47 yıllık kanlı sayfa kapanıyor! İşte PKK'yı silah bırakmaya zorlayan üç faktör

Terör örgütü PKK, Abdullah Öcalan'ın çağrısıyla 5-7 Mayıs'ta düzenlediği kongrede kendini feshedip silahlı mücadeleyi sonlandırma kararı aldı. Peki örgüt bu kararı durup dururken mi aldı? İşte sürecin perde arkası...
Abdullah Öcalan'ın silah bırakıp kendisi feshetme çağrısı üzerine PKK 5-7 Mayıs'ta yaptığı kongrenin sonuç bildirgesini açıkladı. Örgüt, silah bırakıp PKK adıyla yürütülen tüm faaliyetlerini sonlandırdığını duyurdu.

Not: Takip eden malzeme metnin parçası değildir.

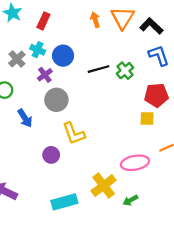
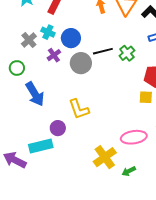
gray circle: (56, 100) -> (81, 63), moved
blue arrow: (25, 118) -> (35, 94), size x1.4
cyan rectangle: (64, 202) -> (41, 146), moved

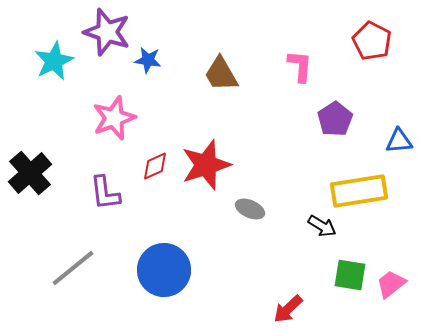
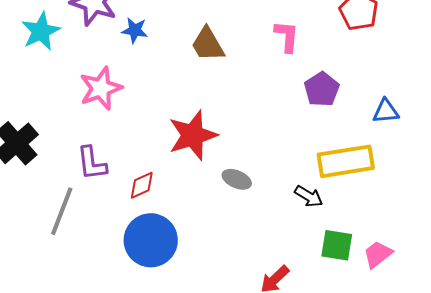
red diamond: (155, 166) -> (142, 185), moved
gray line: (73, 268) -> (62, 211), moved, turned -30

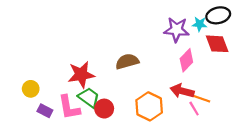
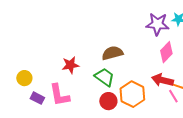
red star: (81, 75) -> (70, 65), size x0.7
green trapezoid: (89, 98) -> (104, 77), moved
red circle: (104, 109) -> (108, 101), moved

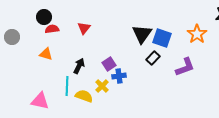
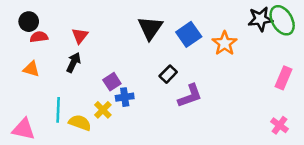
black triangle: (142, 34) -> (150, 28), moved
blue square: (162, 38) -> (189, 34), moved, turned 36
black arrow: (79, 66) -> (73, 63), moved
purple L-shape: (185, 67) -> (190, 96), moved

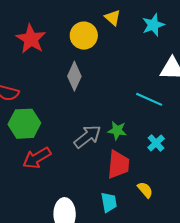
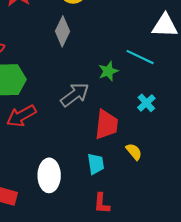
green star: (117, 131) -> (108, 71), moved, turned -30

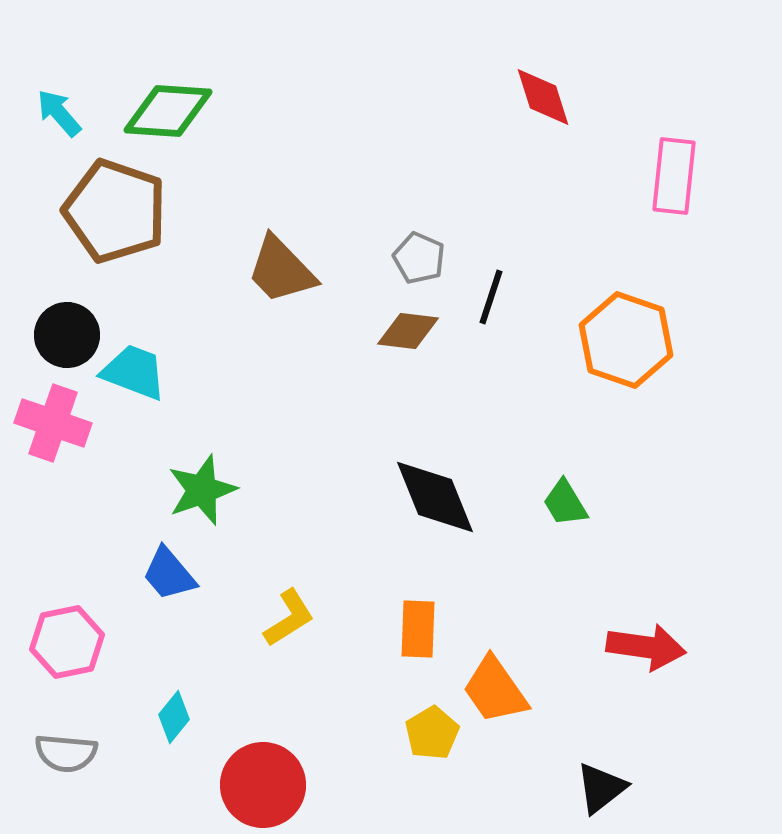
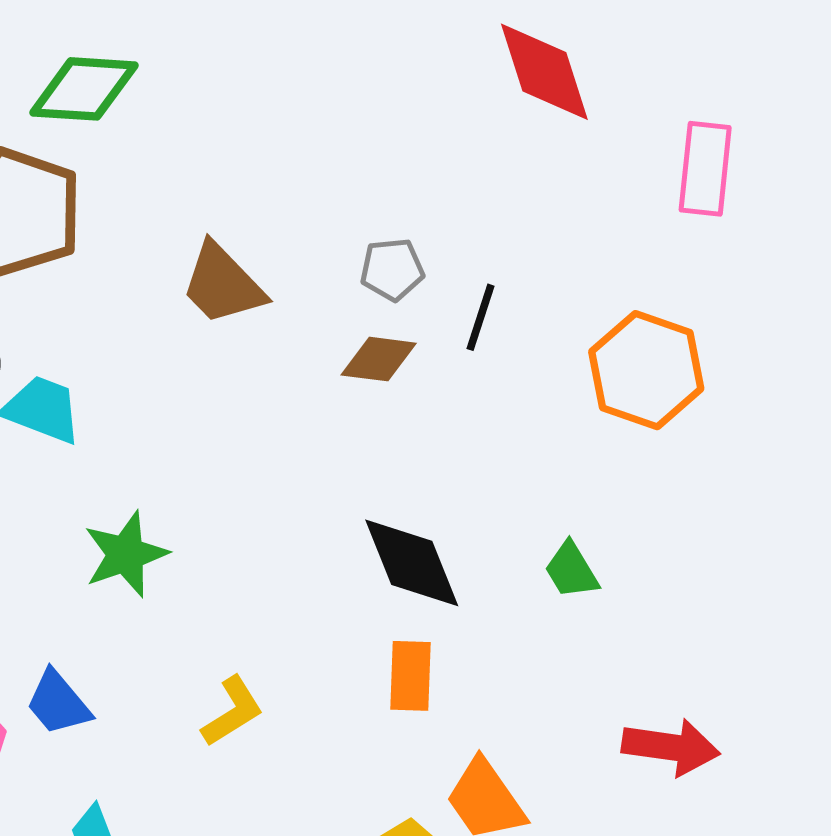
red diamond: (543, 97) -> (544, 72), size x1.4
gray pentagon: (419, 258) -> (392, 269), turned -30
blue trapezoid: (169, 574) -> (58, 703), moved
orange rectangle: (418, 629) -> (411, 676), moved

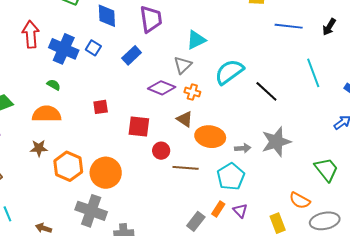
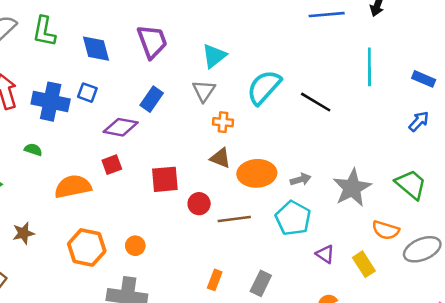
blue rectangle: (132, 55) -> (152, 99), moved
cyan line: (313, 73) -> (369, 67), turned 32
green semicircle: (54, 85) -> (33, 150), moved
purple diamond: (162, 88) -> (121, 127), moved
orange semicircle: (47, 114) -> (73, 187), moved
gray star: (276, 142) -> (352, 188), moved
brown star: (39, 148) -> (23, 233), moved
orange circle: (106, 173) -> (135, 246), size x0.5
orange rectangle: (218, 209) -> (215, 280), moved
purple triangle: (240, 211) -> (325, 254), moved

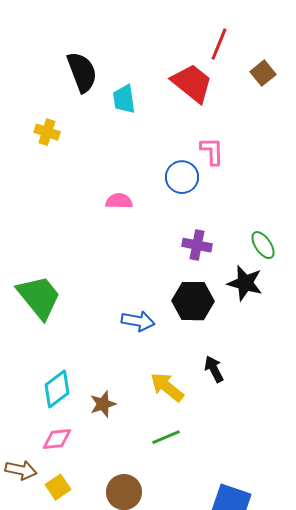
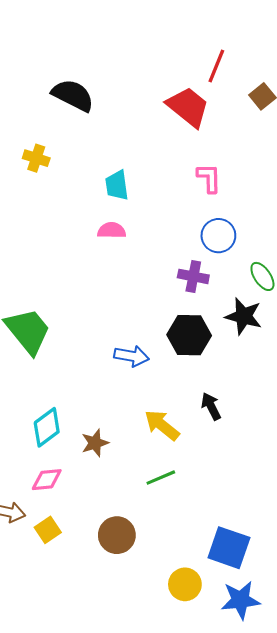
black semicircle: (82, 72) -> (73, 95), turned -42
cyan trapezoid: (124, 99) -> (117, 185), moved
blue circle: (182, 177) -> (218, 236), moved

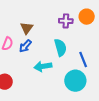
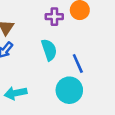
cyan arrow: (43, 66) -> (16, 93), moved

"MİSYONUNU TAMAMLADI" VURGUSU
232 sözde üst düzey yöneticinin katıldığı kongrede Kürt sorununun demokratik siyaset yoluyla çözülme noktasına gelindiği vurgulandı, bu nedenle PKK'nın misyonunu tamamladığı ifade edildi.
TBMM'Yİ İŞARET ETTİLER
Yapılan açıklamada "PKK'yı feshetme ve silahlı mücadele yöntemini sonlandırma kararını, halkımızın herkesten daha iyi anlayacağına, demokratik toplum inşası temelinde demokratik mücadele döneminin görevlerine sahip çıkacağına inancımız tamdır. Halkımızın kadınlar ve gençler öncülüğünde öz örgütlerini oluşturması, dilleri, kimlikleri ve kültürleriyle kendine yeterli olma temelinde örgütlenmesi, saldırılar karşısında kendini savunur hale gelmesi ve seferberlik ruhuyla komünal demokratik toplumu inşa etmesi hayati önemdedir. Bu temelde Kürt siyasi partilerinin, kanaat önderlerinin Kürt demokrasisini geliştirme ve Kürt demokratik uluslaşmasını sağlama yönündeki sorumluluklarını yerine getireceklerine inanıyoruz. Kongremizin aldığı fesih ve silahlı mücadeleyi sonlandırma kararı kalıcı barışa ve demokratik çözüme güçlü bir zemin sunmaktadır. Söz konusu kararların uygulanması Önder Apo'nun süreci yürütüp yönlendirmesini, demokratik siyaset hakkının tanınmasını ve sağlam bütünlüklü bir hukuki güvenceyi gerektirir. Bu aşamada Türkiye Büyük Millet Meclisinin tarihi sorumlulukla rolünü oynaması önemli olmaktadır" denildi.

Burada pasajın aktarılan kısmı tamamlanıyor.